Feminism in the classroom

With the judgments on triple talaq and right to privacy and the verdict in the Gurmeet Ram Rahim case, the past few days have reinvigorated the conversation on women’s safety and gender equality. These cases have shone the light on some of the social structures and practices that work to threaten constitutionally enshrined principles of equality and justice.
In the midst of numerous such cases of discrimination and oppression on the basis of gender and the discourses that ensue, the question that we as a society need to ask ourselves is: Why and how do so many people think of one gender as inferior to another? The practice of one gender dominating over the other and, of one’s gender dominating one’s entire self, needs to be looked into. We are not born patriarchal; we are socialised into becoming so.
The process that imbues patriarchy into our minds and subsequently in our attitudes and behaviour begins early in life. It starts before we can even make sense of our existence. It starts when we are assigned blue and pink before we learn to recognise colours. It starts when we are barely able to speak and boys are asked not to “cry like girls”. It starts when little girls are handed kitchen sets and boys are mocked if they show interest in pots and pans. It starts when some enter school wearing skirts and some shorts and both are taught to act differently from each other. It goes on when girls and boys are made to take up subjects based not on their interest or aptitude, but their gender. Perhaps the deepening of such a gendering of subjects has led to one of India’s premier universities, the University of Delhi, having Psychology Honours offered in most women’s colleges while boys wanting to study the subject are left with little choice. This is why we need feminism in our schools. Places where we learn the basics of grammar and science should also be places where we learn the basics of co-existence. We need children to know that equality of all genders should be a reality. We repose our faith for a better tomorrow in the young. More importantly, they deserve to live their lives as naturally as they want to, and not by norms made to hierarchise their existence.

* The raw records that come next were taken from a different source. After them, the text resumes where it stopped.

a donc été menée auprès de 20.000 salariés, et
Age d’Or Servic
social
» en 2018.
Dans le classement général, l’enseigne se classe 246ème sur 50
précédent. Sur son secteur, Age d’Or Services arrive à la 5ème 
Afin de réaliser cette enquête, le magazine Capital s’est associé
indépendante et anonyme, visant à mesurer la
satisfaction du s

Schools are the first places where children are exposed to and interact with people with various identities. At these abodes of learning, enforcing gendered identities and roles is detrimental to not just children but also to society as a whole. Conveying to girls that their bodies serve as “distractions” tends to alienate their physicality from their being. They begin to question, undermine, and negate their own selves. Schools, thus, become agents of violating individuals’ sense of dignity rather than upholding it. The absence of such scornful comments for their male counterparts drives home the essence of patriarchy. On the other hand, it makes boys aware that they are in a privileged position, for their bodies are not meant for scrutiny or reprimand. The moment when children enter primary classes should be when a conversation on gender must start. Acknowledging this identity is the first step to doing away with false assumptions and generalisations based on it.

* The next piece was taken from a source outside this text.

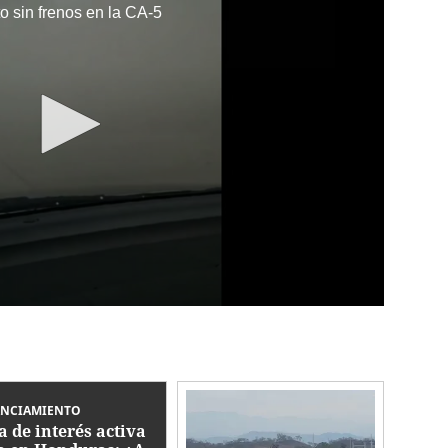
 sin frenos en la CA-5
ANCIAMIENTO
a de interés activa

Moreover, the separation of girls and boys as two distinct groups as soon as they move out of the classroom (in some cases even in classroom sitting arrangements) needs to be reconsidered. Whether in the science lab or on the sports field, choices, opportunities, and affiliations cannot be pre-determined by gender. Students of all genders working or playing together as a team shouldn’t be an unusual spectacle. It must be seen as natural because it is natural for human beings of different identities to cooperate and coexist. I recollect being called to the school’s seminar room in Class V, along with all girls, and being spoken to about menstruation. On returning to the classroom and being asked by the boys about why we had been called, we found ourselves being secretive about the meeting. It was not because all of us instinctively thought of menstruation as something to be hidden; it was perhaps the result of the segregation that took place before a conversation on a normal bodily process. To keep boys out of the room that day probably led to keeping a lot of them away from understanding a gender other than their own.
The existence of stereotypes makes it very difficult for innovation and reason to find space. Feminism could be a powerful tool that lets children shed stereotypes that they may hold and question those of others. A world free of prejudice and generalisation would be amenable to progress in the truest sense.
The need of the hour is to introduce feminism in schools, both in terms of curriculum and practice. Sessions on principles of mutual respect and equality must be made a regular affair in schools. Inculcating gender equality in children could go a long way towards ridding society of regressive mindsets, attitudes, and behaviours. Needless to say, this shall prepare the ground for children to not just be better students but also better citizens and eventually better human beings. That is the least we can do to be able to call ourselves citizens of a “free and equal” nation.